As pessoas têm todo o direito de defender o comunismo, mas toda a mística comunista,na qual se baseiam não só a crítica da exploração, mas o desejo de um mundo igualitário, parece ser fundamentada em abstrações acríticas – ou pré-críticas, como diz Eric Voegelin. Um exemplo simplório seria o conceito de natureza humana. Marx, sendo um materialista, estabeleceu que nossa vida é “condicionada” materialmente, pelas relações econômicas. Diz Voegelin, no Volume 08 de sua História das ideias políticas: “Mas o que significa ʻcondicionarʼ? O termo dificilmente é esclarecido por uma formulação anterior de que as formas políticas estão ʻradicadasʼ em relações materiais”. E assim os termos vão sendo expostos sem qualquer cuidado conceitual. Por isso a discussão com alguém de esquerda se torna inconciliável, pois sua visão de mundo está alicerçada em reducionismos abstratos que ignoram toda a complexidade humana.

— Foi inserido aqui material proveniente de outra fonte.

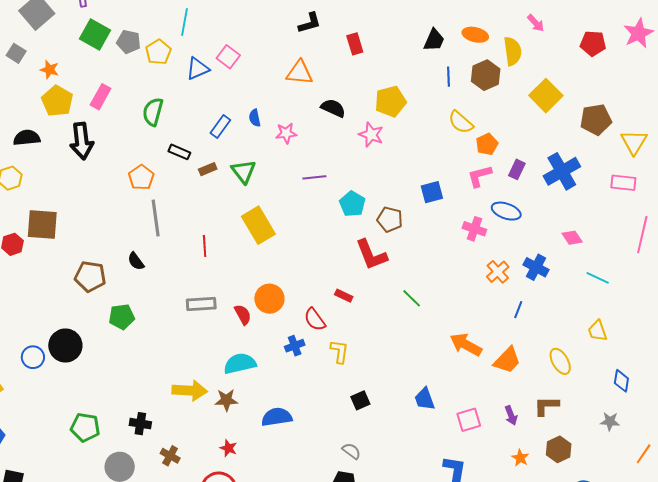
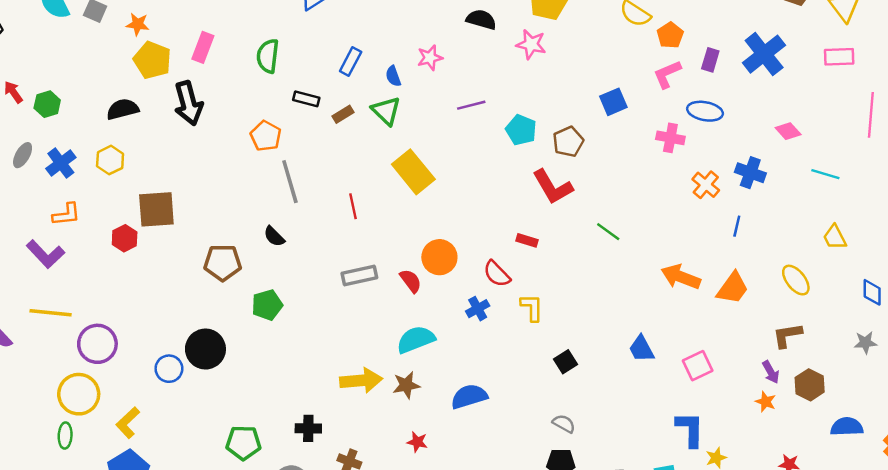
blue semicircle: (255, 118) -> (393, 76), moved
brown pentagon: (390, 219) -> (568, 142), turned -30
purple arrow: (511, 415) -> (771, 372), moved

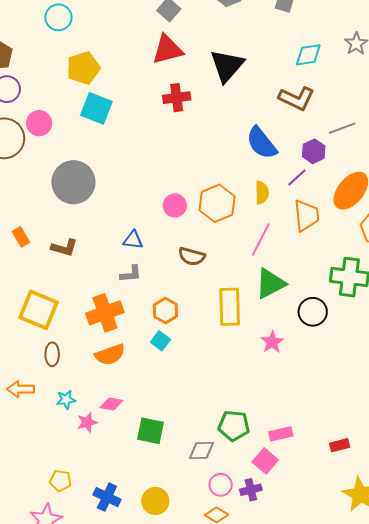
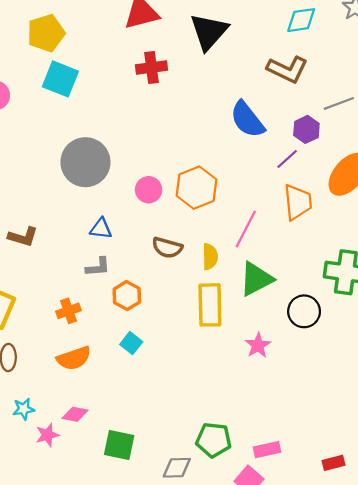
gray circle: (73, 182) -> (85, 162), moved
yellow semicircle: (262, 193) -> (210, 257), moved
orange hexagon: (165, 311) -> (127, 296), moved
orange cross: (105, 313) -> (68, 311), size x0.6

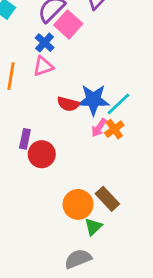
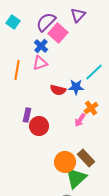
blue star: (93, 100) -> (76, 87), size x0.7
cyan line: (118, 104) -> (94, 72), moved
pink arrow: (99, 128) -> (80, 120), moved
green triangle: (93, 227) -> (76, 178), size x1.6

Aqueles que defendem regimes alternativos sob o argumento de, nesses lugares, supostamente, não existir criança fora da escola nem gente na rua não estão dispostos a viverem lá com o básico numa sociedade totalmente controlada pelo Estado
Quem critica o capitalismo, geralmente o faz com um ar de superioridade moral, como se a opção oferecida – que, em geral, nunca foi testada, ou, se foi, deu errado – é melhor, a despeito da falta de evidências. Basta forçar a situação através de uma revolução que tudo se resolverá pelo desejo de suas iluminadas cabeças. Como diz Frédéric Bastiat em seu A Lei: “Enquanto a humanidade tende para o mal, eles, os privilegiados, tendem para o bem. Enquanto a humanidade caminha para as trevas, eles aspiram à luz; enquanto a humanidade é levada para o vício, eles são atraídos para a virtude. E desde que tenham decidido que este deve ser o verdadeiro estado das coisas, então exigem o uso da força a fim de poderem substituir as tendências da raça humana por suas próprias tendências.” Isso me soa como uma grande cilada.
Isso não quer dizer, também, que não devemos criticar os abusos que ocorrem no capitalismo. O chamado rentismo, os juros abusivos, a plutocracia ou mesmo o liberalismo do bolso alheio, do herdeiro confortável que só quer pagar menos imposto, que ignora que, num país em que 100 milhões de pessoas não têm saneamento básico, falar em Estado Mínimo é sadismo. Sem nos livrarmos da Lei de Gérson, e sendo uma sociedade perenemente desconfiada, mergulhada na impunidade, nossa vigilância deve ser redobrada – não só com os outros, mas conosco também. Mas, de novo, o que conta é sabermos se, na busca por uma opção melhor do que o capitalismo, não nos depararemos com algo pior e imprevisto, e seja tarde demais.